PROMPT: Make an exact copy of the records, omitting all images.

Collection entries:
***
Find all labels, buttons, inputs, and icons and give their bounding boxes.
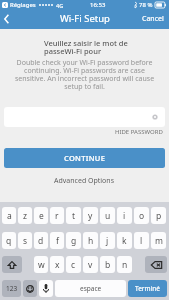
button[interactable]: p (151, 207, 166, 224)
staticText: t (72, 210, 76, 222)
button[interactable]: Emoji keyboard (23, 280, 37, 297)
button[interactable]: c (66, 256, 81, 273)
button[interactable]: v (83, 256, 98, 273)
staticText: HIDE PASSWORD (115, 128, 163, 136)
button[interactable]: 123 (2, 280, 21, 297)
staticText: g (71, 235, 77, 247)
staticText: e (39, 210, 44, 222)
button[interactable]: l (134, 232, 149, 249)
staticText: i (123, 210, 126, 222)
button[interactable]: k (117, 232, 132, 249)
button[interactable]: q (2, 232, 16, 249)
button[interactable]: Backspace (145, 256, 167, 273)
staticText: o (139, 210, 145, 222)
button[interactable]: f (50, 232, 64, 249)
staticText: Réglages (10, 1, 36, 9)
button[interactable]: Dictation (39, 280, 53, 297)
staticText: 16:53 (90, 1, 106, 9)
button[interactable]: t (66, 207, 81, 224)
button[interactable]: Shift (2, 256, 22, 273)
button[interactable]: Back (0, 12, 13, 25)
staticText: Double check your Wi-Fi password before … (9, 58, 160, 91)
staticText: k (122, 235, 127, 247)
button[interactable]: g (66, 232, 81, 249)
staticText: p (156, 210, 162, 222)
staticText: Wi-Fi Setup (60, 12, 110, 25)
button[interactable]: z (18, 207, 32, 224)
staticText: m (155, 235, 163, 247)
button[interactable]: s (18, 232, 32, 249)
button[interactable]: Clear text (150, 112, 160, 122)
button[interactable]: x (50, 256, 64, 273)
button[interactable]: Terminé (128, 280, 167, 297)
button[interactable]: j (100, 232, 115, 249)
staticText: espace (80, 284, 102, 293)
staticText: CONTINUE (64, 153, 106, 163)
staticText: w (38, 259, 45, 271)
staticText: l (140, 235, 143, 247)
staticText: Terminé (135, 284, 160, 293)
button[interactable]: HIDE PASSWORD (113, 126, 165, 138)
staticText: n (122, 259, 128, 271)
button[interactable]: w (34, 256, 48, 273)
button[interactable]: Cancel (140, 14, 166, 24)
staticText: f (56, 235, 59, 247)
button[interactable]: Advanced Options (52, 174, 117, 188)
button[interactable]: CONTINUE (4, 148, 165, 168)
button[interactable]: y (83, 207, 98, 224)
staticText: x (55, 259, 60, 271)
button[interactable]: n (117, 256, 132, 273)
button[interactable]: b (100, 256, 115, 273)
staticText: r (55, 210, 59, 222)
staticText: Cancel (142, 14, 164, 24)
staticText: q (6, 235, 12, 247)
button[interactable]: o (134, 207, 149, 224)
button[interactable]: m (151, 232, 166, 249)
button[interactable]: e (34, 207, 48, 224)
staticText: u (105, 210, 111, 222)
button[interactable]: u (100, 207, 115, 224)
button[interactable]: espace (55, 280, 126, 297)
staticText: 78 % (139, 1, 153, 9)
staticText: 4G (56, 2, 64, 9)
staticText: s (23, 235, 28, 247)
staticText: d (38, 235, 44, 247)
staticText: c (71, 259, 76, 271)
staticText: v (88, 259, 93, 271)
button[interactable]: d (34, 232, 48, 249)
staticText: 123 (6, 284, 18, 293)
staticText: h (88, 235, 94, 247)
staticText: z (23, 210, 27, 222)
button[interactable]: Clear text (4, 107, 165, 127)
button[interactable]: h (83, 232, 98, 249)
staticText: j (106, 235, 109, 247)
staticText: a (7, 210, 12, 222)
button[interactable]: r (50, 207, 64, 224)
staticText: Veuillez saisir le mot de passeWi-Fi pou… (44, 38, 128, 56)
staticText: y (88, 210, 93, 222)
staticText: b (105, 259, 111, 271)
button[interactable]: i (117, 207, 132, 224)
button[interactable]: a (2, 207, 16, 224)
***
SOLUTION BELOW:
Find all labels, buttons, inputs, and icons and give their bounding boxes.
button[interactable]: p (151, 207, 166, 224)
staticText: t (72, 210, 76, 222)
button[interactable]: Emoji keyboard (23, 280, 37, 297)
button[interactable]: c (66, 256, 81, 273)
button[interactable]: v (83, 256, 98, 273)
staticText: HIDE PASSWORD (115, 128, 163, 136)
button[interactable]: 123 (2, 280, 21, 297)
staticText: g (71, 235, 77, 247)
staticText: e (39, 210, 44, 222)
button[interactable]: l (134, 232, 149, 249)
staticText: i (123, 210, 126, 222)
button[interactable]: k (117, 232, 132, 249)
button[interactable]: q (2, 232, 16, 249)
button[interactable]: Backspace (145, 256, 167, 273)
staticText: o (139, 210, 145, 222)
button[interactable]: f (50, 232, 64, 249)
staticText: Réglages (10, 1, 36, 9)
button[interactable]: Dictation (39, 280, 53, 297)
staticText: 16:53 (90, 1, 106, 9)
button[interactable]: t (66, 207, 81, 224)
button[interactable]: Shift (2, 256, 22, 273)
button[interactable]: Back (0, 12, 13, 25)
staticText: Double check your Wi-Fi password before … (9, 58, 160, 91)
staticText: k (122, 235, 127, 247)
button[interactable]: g (66, 232, 81, 249)
staticText: p (156, 210, 162, 222)
staticText: Wi-Fi Setup (60, 12, 110, 25)
button[interactable]: z (18, 207, 32, 224)
staticText: m (155, 235, 163, 247)
button[interactable]: s (18, 232, 32, 249)
button[interactable]: Clear text (150, 112, 160, 122)
button[interactable]: x (50, 256, 64, 273)
button[interactable]: Terminé (128, 280, 167, 297)
button[interactable]: j (100, 232, 115, 249)
staticText: espace (80, 284, 102, 293)
staticText: CONTINUE (64, 153, 106, 163)
staticText: w (38, 259, 45, 271)
staticText: l (140, 235, 143, 247)
staticText: Terminé (135, 284, 160, 293)
button[interactable]: HIDE PASSWORD (113, 126, 165, 138)
staticText: n (122, 259, 128, 271)
button[interactable]: w (34, 256, 48, 273)
button[interactable]: Cancel (140, 14, 166, 24)
staticText: f (56, 235, 59, 247)
button[interactable]: Advanced Options (52, 174, 117, 188)
button[interactable]: CONTINUE (4, 148, 165, 168)
button[interactable]: y (83, 207, 98, 224)
staticText: x (55, 259, 60, 271)
button[interactable]: n (117, 256, 132, 273)
button[interactable]: b (100, 256, 115, 273)
staticText: r (55, 210, 59, 222)
staticText: Cancel (142, 14, 164, 24)
staticText: q (6, 235, 12, 247)
button[interactable]: o (134, 207, 149, 224)
button[interactable]: m (151, 232, 166, 249)
button[interactable]: e (34, 207, 48, 224)
staticText: u (105, 210, 111, 222)
button[interactable]: u (100, 207, 115, 224)
button[interactable]: espace (55, 280, 126, 297)
staticText: 78 % (139, 1, 153, 9)
staticText: 4G (56, 2, 64, 9)
staticText: s (23, 235, 28, 247)
staticText: d (38, 235, 44, 247)
staticText: c (71, 259, 76, 271)
staticText: v (88, 259, 93, 271)
button[interactable]: d (34, 232, 48, 249)
staticText: 123 (6, 284, 18, 293)
staticText: h (88, 235, 94, 247)
staticText: z (23, 210, 27, 222)
button[interactable]: Clear text (4, 107, 165, 127)
button[interactable]: h (83, 232, 98, 249)
staticText: j (106, 235, 109, 247)
staticText: a (7, 210, 12, 222)
button[interactable]: r (50, 207, 64, 224)
staticText: Veuillez saisir le mot de passeWi-Fi pou… (44, 38, 128, 56)
staticText: y (88, 210, 93, 222)
staticText: b (105, 259, 111, 271)
button[interactable]: i (117, 207, 132, 224)
button[interactable]: a (2, 207, 16, 224)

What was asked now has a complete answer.